Stored entries
#####

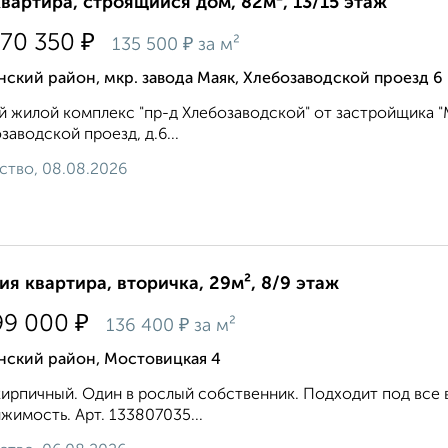
квартира, строящийся дом, 82м², 13/15 этаж
₽
070 350
₽
135 500
за м²
ский район, мкр. завода Маяк, Хлебозаводской проезд 6
 жилой комплекс "пр-д Хлебозаводской" от застройщика "М
заводской проезд, д.6...
ство, 08.08.2026
ия квартира, вторичка, 29м², 8/9 этаж
₽
99 000
₽
136 400
за м²
нский район, Мостовицкая 4
ирпичный. Один в рослый собственник. Подходит под все 
жимость. Арт. 133807035...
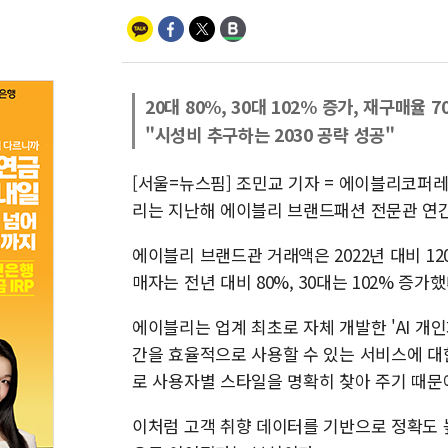
20대 80%, 30대 102% 증가, 재구매율 
"시성비 추구하는 2030 공략 성공"
[서울=뉴스핌] 조민교 기자 = 에이블리코퍼
리는 지난해 에이블리 브랜드패션 전문관 연간
에이블리 브랜드관 거래액은 2022년 대비 120
매자는 전년 대비 80%, 30대는 102% 증가했
에이블리는 업계 최초로 자체 개발한 'AI 개
간을 효율적으로 사용할 수 있는 서비스에 대
로 사용자별 스타일을 명확히 찾아 주기 때문에
이처럼 고객 취향 데이터를 기반으로 정확도 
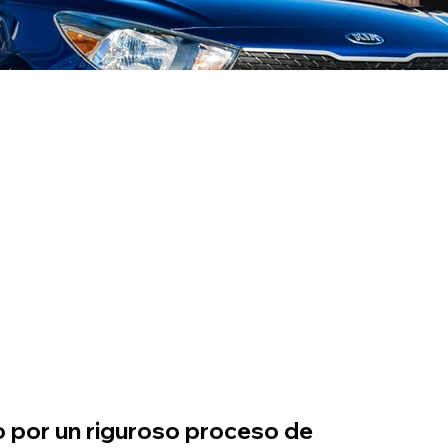
o por un riguroso proceso de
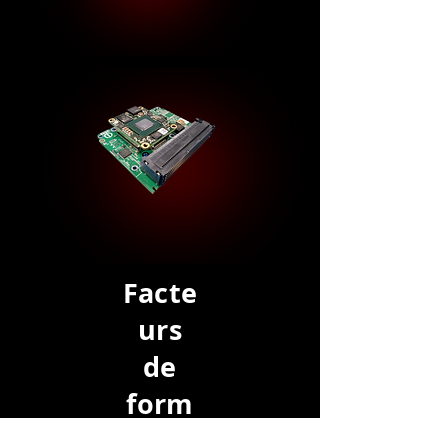
Facte
urs
de
form
e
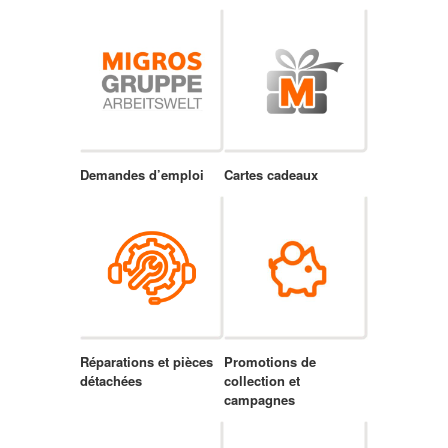
Demandes d’emploi
Cartes cadeaux
Réparations et pièces
Promotions de
détachées
collection et
campagnes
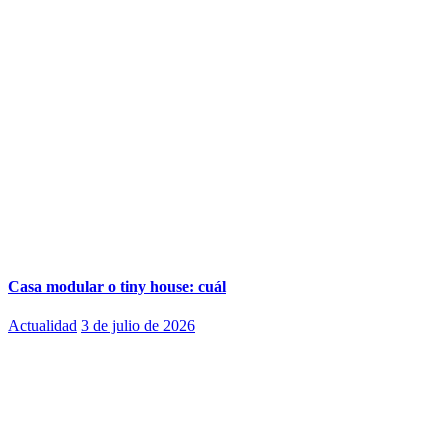
Casa modular o tiny house: cuál
Actualidad
3 de julio de 2026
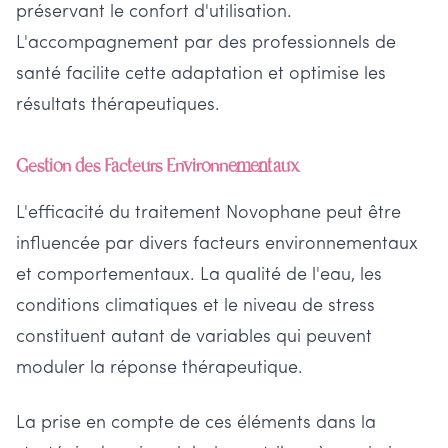
préservant le confort d'utilisation.
L'accompagnement par des professionnels de
santé facilite cette adaptation et optimise les
résultats thérapeutiques.
Gestion des Facteurs Environnementaux
L'efficacité du traitement Novophane peut être
influencée par divers facteurs environnementaux
et comportementaux. La qualité de l'eau, les
conditions climatiques et le niveau de stress
constituent autant de variables qui peuvent
moduler la réponse thérapeutique.
La prise en compte de ces éléments dans la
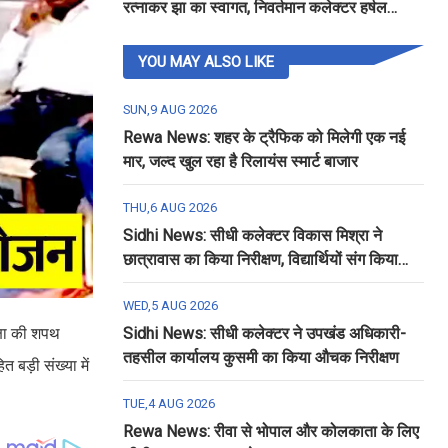
रत्नाकर झा का स्वागत, निवर्तमान कलेक्टर हर्षल
पंचोली को दी गई विदाई
YOU MAY ALSO LIKE
SUN,9 AUG 2026
Rewa News: शहर के ट्रैफिक को मिलेगी एक नई
मार, जल्द खुल रहा है रिलायंस स्मार्ट बाजार
THU,6 AUG 2026
Sidhi News: सीधी कलेक्टर विकास मिश्रा ने
छात्रावास का किया निरीक्षण, विद्यार्थियों संग किया
रात्रि भोजन
WED,5 AUG 2026
क्षा की शपथ
Sidhi News: सीधी कलेक्टर ने उपखंड अधिकारी-
तहसील कार्यालय कुसमी का किया औचक निरीक्षण
त बड़ी संख्या में
TUE,4 AUG 2026
Rewa News: रीवा से भोपाल और कोलकाता के लिए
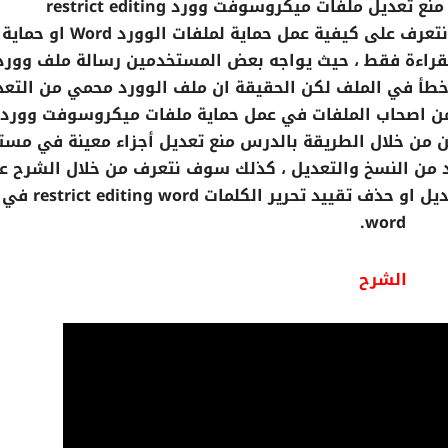
في هذا الدرس على قناة افهم كمبيوتر سوف نتعرف على كيفية عمل حماي
 للقراءة فقط ، حيث يواجه بعض المستخدمين رسالة ملف وورد 
 خطأ في الملف لكن الحقيقة ان ملف الوورد محمي من التعد
من اصحاب الملفات في عمل حماية ملفات ميكروسوفت وورد
 من خلال الطريقة بالدرس منع تعديل أجزاء معينة في مست
وورد من النسخ والتعديل ، كذلك سوف نتعرف من خلال الشرح ع
طريقة إزالة حماية ملف الوورد المحمي من التعديل ا
word.
الشرح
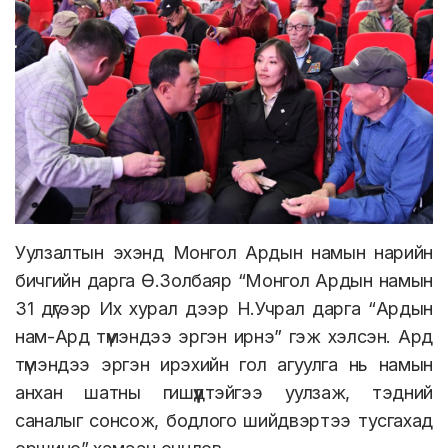
Уулзалтын эхэнд Монгол Ардын намын нарийн
бичгийн дарга Ө.Золбаяр “Монгол Ардын намын
31 дүгээр Их хурал дээр Н.Учрал дарга “Ардын
нам-Ард түмэндээ эргэн ирнэ” гэж хэлсэн. Ард
түмэндээ эргэн ирэхийн гол агуулга нь намын
анхан шатны гишүүдтэйгээ уулзаж, тэдний
саналыг сонсож, бодлого шийдвэртээ тусгахад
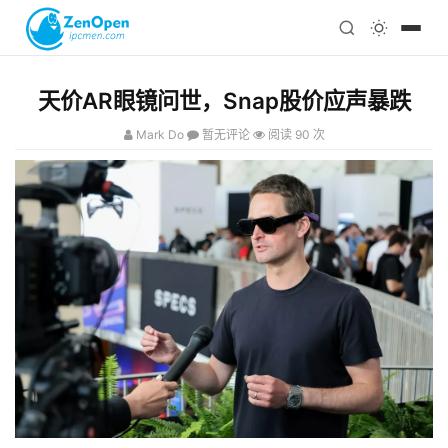
注册
科技
编程
天价AR眼镜问世，Snap股价应声暴跌
心理
Mark Do
暂无评论
阅读 90 次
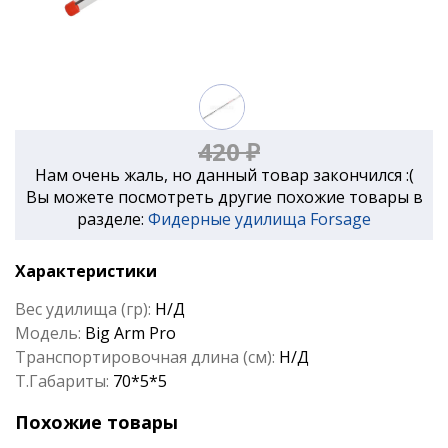
420 ₽
Нам очень жаль, но данный товар закончился :(
Вы можете посмотреть другие похожие товары в
разделе:
Фидерные удилища Forsage
Характеристики
Вес удилища (гр):
Н/Д
Модель:
Big Arm Pro
Транспортировочная длина (см):
Н/Д
Т.Габариты:
70*5*5
Похожие товары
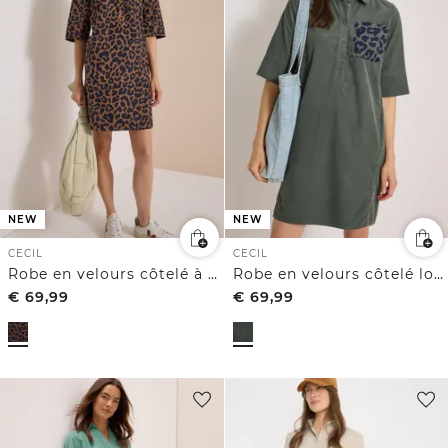
NEW
NEW
CECIL
CECIL
Robe en velours côtelé à motif léopard, longueur genoux
Robe en velours côtelé longueur genou
€
69,99
€
69,99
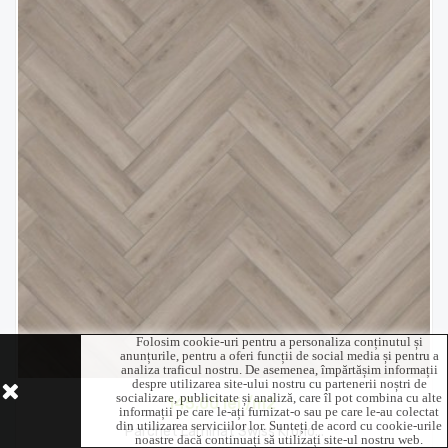
Folosim cookie-uri pentru a personaliza conținutul și
anunțurile, pentru a oferi funcții de social media și pentru a
analiza traficul nostru. De asemenea, împărtășim informații
despre utilizarea site-ului nostru cu partenerii noștri de
socializare, publicitate și analiză, care îl pot combina cu alte
145,00 lei /m2
informații pe care le-ați furnizat-o sau pe care le-au colectat
din utilizarea serviciilor lor. Sunteți de acord cu cookie-urile
Parchet Laminat Swiss Krono...
noastre dacă continuați să utilizați site-ul nostru web.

#####

→ Work request:
If a line in the data holds the string "utilizarea", copy that line.

→ Output for this task:
despre utilizarea site-ului nostru cu partenerii noștri de
din utilizarea serviciilor lor. Sunteți de acord cu cookie-urile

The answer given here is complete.